Your task is to copy each line of the listing that contains the word "arrow".
=== RECORDS ===
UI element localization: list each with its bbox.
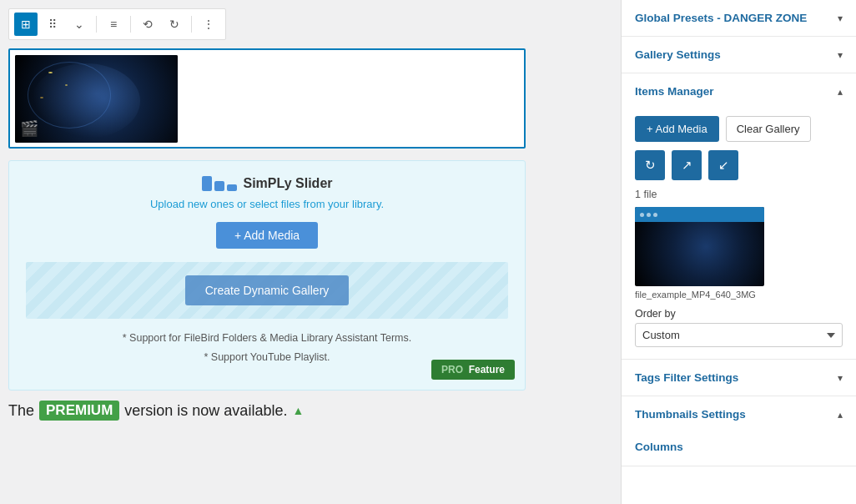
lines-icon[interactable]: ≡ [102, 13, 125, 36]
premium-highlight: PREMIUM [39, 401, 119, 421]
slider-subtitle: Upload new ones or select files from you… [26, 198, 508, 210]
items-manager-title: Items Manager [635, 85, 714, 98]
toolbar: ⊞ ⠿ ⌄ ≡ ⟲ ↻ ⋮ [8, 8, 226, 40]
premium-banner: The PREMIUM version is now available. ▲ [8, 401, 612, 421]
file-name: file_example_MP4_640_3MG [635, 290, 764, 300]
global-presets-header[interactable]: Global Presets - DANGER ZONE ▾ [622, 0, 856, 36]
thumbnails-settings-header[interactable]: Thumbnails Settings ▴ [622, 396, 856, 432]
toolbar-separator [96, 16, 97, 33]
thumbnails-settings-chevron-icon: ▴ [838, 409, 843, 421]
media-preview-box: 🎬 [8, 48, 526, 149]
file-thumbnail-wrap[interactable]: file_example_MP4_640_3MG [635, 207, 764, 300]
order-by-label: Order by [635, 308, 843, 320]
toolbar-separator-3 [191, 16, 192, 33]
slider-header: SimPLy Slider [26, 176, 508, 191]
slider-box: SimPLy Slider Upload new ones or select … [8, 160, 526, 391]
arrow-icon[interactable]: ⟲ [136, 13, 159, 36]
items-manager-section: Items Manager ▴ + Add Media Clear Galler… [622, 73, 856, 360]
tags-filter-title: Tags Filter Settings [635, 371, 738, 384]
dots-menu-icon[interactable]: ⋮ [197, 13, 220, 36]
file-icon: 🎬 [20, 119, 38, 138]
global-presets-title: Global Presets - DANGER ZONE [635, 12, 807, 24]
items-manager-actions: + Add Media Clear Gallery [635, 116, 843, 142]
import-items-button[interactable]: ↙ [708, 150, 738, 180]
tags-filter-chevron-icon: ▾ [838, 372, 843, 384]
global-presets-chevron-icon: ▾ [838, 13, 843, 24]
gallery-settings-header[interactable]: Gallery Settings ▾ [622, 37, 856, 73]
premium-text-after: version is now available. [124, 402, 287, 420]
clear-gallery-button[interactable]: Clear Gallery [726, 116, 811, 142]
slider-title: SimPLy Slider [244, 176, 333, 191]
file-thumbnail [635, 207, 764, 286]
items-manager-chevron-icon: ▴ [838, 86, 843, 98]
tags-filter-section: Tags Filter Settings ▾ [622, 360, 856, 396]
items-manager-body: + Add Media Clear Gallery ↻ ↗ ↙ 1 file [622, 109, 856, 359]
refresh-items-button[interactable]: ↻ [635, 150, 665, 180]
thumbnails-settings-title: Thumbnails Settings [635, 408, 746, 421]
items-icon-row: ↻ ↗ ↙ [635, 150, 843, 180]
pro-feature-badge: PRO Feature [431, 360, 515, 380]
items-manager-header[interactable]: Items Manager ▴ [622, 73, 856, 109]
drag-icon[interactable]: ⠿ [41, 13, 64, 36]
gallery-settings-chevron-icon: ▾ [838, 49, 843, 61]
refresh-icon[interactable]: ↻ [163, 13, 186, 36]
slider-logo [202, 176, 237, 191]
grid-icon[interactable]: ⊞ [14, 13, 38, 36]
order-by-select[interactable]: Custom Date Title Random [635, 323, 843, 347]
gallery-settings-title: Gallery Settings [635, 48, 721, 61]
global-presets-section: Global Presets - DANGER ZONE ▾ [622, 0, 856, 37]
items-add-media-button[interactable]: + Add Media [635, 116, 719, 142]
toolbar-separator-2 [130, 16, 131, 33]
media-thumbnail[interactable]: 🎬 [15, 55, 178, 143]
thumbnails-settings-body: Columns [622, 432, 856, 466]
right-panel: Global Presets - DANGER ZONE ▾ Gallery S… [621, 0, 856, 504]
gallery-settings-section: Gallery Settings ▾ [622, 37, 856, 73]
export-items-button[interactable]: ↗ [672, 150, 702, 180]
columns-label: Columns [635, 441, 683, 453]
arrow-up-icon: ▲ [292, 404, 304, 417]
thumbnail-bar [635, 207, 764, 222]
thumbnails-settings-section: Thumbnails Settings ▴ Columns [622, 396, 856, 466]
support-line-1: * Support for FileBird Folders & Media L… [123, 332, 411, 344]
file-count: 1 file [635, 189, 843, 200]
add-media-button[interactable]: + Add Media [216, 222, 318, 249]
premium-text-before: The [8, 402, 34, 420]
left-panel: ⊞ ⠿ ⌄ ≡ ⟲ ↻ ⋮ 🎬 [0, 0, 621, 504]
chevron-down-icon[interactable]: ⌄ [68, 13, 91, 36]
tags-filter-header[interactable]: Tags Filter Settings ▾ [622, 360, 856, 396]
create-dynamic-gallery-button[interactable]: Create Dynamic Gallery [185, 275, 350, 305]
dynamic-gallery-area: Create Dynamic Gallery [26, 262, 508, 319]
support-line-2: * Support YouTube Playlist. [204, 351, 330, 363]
===
▸ **RESPONSE**
arrow-icon[interactable]: ⟲ [136, 13, 159, 36]
arrow-up-icon: ▲ [292, 404, 304, 417]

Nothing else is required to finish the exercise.